Le premier billet de banque de la République populaire ukrainienne a été mis en circulation en février 1917. Il représente un trident et une arbalète, les anciennes armoiries de Kiev. Narbut a créé treize billets de banque ukrainiens sur les vingt-quatre émis entre 1917 et 1920.

Billet de 100 … 1917
Billet de 500 …1918
La hryvnia est la devise monétaire de l’Ukraine depuis le 2 septembre 1996, date à laquelle elle a remplacé le karbovanets ukrainien au taux d’une hryvnia pour 100 000 karbovantsiv. La hryvnia se subdivise en 100 kopecks.

Timbres

Il a conçu les premiers timbres-poste ukrainiens. Dans l’octogone, sur un fond de maille bleu, le profil d’une tête de femme dans une couronne d’épis de blé.

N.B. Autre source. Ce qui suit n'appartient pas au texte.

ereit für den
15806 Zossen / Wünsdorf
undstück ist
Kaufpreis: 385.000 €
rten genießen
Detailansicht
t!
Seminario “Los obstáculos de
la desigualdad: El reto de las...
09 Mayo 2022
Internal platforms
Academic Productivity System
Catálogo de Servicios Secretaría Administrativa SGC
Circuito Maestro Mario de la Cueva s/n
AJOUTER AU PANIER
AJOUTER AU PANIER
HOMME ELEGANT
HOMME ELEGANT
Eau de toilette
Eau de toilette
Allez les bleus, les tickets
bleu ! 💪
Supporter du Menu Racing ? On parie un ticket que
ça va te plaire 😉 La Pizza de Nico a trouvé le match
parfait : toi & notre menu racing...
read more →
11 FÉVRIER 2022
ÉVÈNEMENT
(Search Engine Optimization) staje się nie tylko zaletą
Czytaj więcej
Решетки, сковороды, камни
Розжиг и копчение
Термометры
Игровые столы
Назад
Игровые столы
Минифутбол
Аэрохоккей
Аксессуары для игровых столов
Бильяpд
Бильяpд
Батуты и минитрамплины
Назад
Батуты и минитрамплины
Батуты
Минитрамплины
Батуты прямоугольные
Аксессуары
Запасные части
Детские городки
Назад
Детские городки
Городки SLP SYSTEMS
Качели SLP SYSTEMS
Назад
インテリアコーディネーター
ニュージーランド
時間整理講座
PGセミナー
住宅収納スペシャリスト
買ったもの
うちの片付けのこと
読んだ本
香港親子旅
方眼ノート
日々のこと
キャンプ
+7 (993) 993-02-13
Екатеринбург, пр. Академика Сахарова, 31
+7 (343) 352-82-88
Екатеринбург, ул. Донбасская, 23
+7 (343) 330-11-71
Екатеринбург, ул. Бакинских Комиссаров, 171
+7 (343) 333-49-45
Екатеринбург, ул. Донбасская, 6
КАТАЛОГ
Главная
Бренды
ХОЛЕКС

Ce motif sera repris en 1992.

Timbres 1918
Timbre 1918 et timbre redessiné en 1992

Arts décoratifs

En avril 1918, avec l’arrivée au pouvoir de Pavlo Skoropadsky, Narbout dessine des modèles d’uniformes pour les troupes. Et même des chaises pour le sénat de l’État ! Toutes les publications utilisent la police développée par lui, inspirée de la lettre de l’Évangile de Peresopnytsia du XVIe. Il conçoit les armoiries de l’État ukrainien, l’élément principal devant être un cosaque avec un mousquet, un trident et un bouclier.

Chaise pour le sénat

Narbout et l’Ukraine du 21e siècle

E
n 1994 et en 2014 à l’occasion de la Révolution de Maïdan qui verra l’abrogation du russe comme langue officielle, les artistes s’emparent de la « marque ukrainienne ». Ivan Semesuk s’est inspiré du folklore ukrainien pour la toile Horror named after Veriovka.
Ivan Semesuk. Horror named after Veriovka. 2014

« De l’imaginaire de Gueorgui Narbout vers une identité ukrainienne »
de Myroslava Mudrakéd, édition Rodovid à Kyiv – 2021

Myroslava Mudrak, docteure en histoire des arts, spécialiste de l’art ukrainien et des avant-gardes, écrit en 2021 :
« Ses intérêts et ses recherches sur la culture cosaque, la généalogie de la noblesse cosaque, l’art et l’architecture de l’époque lui ont permis de codifier un style puisé dans ces sources, frais et libre, représentant l’essence d’une esthétique ukrainienne et, par extension, d’une identité ukrainienne. Il ne s’agissait pas d’une invention, mais plutôt d’une cristallisation des valeurs clés qui, aujourd’hui encore, définissent le caractère sociopolitique et artistique de l’ukrainité».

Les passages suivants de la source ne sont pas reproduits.